In Lieu of a Conclusion
In a post-pandemic scenario, the Indo-Pacific region must rely on a good-mix of national-level as well as sub-regional level programs and strategies to benefit from mutual cooperation. Primarily, to restore supply chains, a concerted effort is needed. The current need of the SME sector would be a stimulus package in successive phases to gradually enhance its competitiveness and integration with lead firms, which are however also struggling with their own economies of scale. Also, it is imperative for the respective governments to provide tax exemptions and to ensure adequate credit facilities to avoid a short-term liquidity crisis. The governments need to play a pivotal role in reaching out to these businesses and in helping them mend the existing supply chains and establish newer ones quickly and effectively.
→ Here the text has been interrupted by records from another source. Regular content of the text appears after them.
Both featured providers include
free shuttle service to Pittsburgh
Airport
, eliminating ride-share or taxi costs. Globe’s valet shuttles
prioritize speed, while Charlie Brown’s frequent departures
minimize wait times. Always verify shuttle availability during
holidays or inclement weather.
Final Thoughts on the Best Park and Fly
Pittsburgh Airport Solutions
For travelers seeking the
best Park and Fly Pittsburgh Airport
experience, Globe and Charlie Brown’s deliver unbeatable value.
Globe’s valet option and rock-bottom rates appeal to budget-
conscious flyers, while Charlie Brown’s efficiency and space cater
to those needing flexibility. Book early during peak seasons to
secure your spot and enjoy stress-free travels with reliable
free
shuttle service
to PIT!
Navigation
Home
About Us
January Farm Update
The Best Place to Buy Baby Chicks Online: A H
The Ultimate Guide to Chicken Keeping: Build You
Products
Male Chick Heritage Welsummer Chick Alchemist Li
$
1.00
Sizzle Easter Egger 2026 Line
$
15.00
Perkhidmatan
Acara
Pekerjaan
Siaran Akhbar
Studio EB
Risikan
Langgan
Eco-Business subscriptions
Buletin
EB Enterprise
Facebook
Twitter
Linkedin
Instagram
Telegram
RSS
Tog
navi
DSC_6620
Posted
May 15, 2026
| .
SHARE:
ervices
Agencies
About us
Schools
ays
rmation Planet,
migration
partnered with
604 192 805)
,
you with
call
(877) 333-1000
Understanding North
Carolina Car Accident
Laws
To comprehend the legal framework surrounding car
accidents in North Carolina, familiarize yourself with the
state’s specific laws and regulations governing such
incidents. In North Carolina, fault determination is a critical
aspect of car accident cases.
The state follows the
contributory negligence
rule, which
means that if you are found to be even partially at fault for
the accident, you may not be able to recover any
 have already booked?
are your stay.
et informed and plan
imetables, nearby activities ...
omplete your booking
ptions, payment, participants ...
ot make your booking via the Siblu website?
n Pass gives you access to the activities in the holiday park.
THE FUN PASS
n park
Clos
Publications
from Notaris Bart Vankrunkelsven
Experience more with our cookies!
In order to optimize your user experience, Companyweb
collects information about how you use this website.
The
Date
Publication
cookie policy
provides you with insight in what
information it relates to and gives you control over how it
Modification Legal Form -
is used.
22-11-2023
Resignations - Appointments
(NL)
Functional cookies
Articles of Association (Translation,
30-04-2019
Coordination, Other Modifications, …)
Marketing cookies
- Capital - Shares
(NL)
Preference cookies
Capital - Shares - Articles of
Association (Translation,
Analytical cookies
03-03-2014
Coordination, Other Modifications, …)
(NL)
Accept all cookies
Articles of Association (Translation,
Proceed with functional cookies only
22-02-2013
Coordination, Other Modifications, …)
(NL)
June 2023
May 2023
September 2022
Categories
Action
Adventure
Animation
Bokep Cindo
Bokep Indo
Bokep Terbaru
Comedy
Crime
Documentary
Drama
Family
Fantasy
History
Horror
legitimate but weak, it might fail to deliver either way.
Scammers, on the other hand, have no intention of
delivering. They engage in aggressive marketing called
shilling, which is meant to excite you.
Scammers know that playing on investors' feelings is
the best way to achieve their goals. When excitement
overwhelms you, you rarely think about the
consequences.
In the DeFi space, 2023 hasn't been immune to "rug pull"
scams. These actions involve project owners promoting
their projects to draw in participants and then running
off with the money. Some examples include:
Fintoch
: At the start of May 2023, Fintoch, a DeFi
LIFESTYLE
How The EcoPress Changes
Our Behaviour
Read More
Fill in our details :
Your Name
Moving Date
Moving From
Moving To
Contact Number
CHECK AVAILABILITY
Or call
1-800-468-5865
Indo-Pacific is facing immense supply chain disruptions and a declining production curve. China, which has now recovered from the COVID-19 crisis has begun focussing on its manufacturing sector. The supply chain disruptions are also witnessed in East Africa – the western coast of Indo-Pacific, where it is even more critical than those in East Asia. Finally, it is pertinent to give the utmost impetus to banking services which form the core of the economic revival. A large variety of functions ranging from banking operations and credit functions will provide the much-needed support for strengthening trade finance and also for ensuring robust policy preparedness and implementation.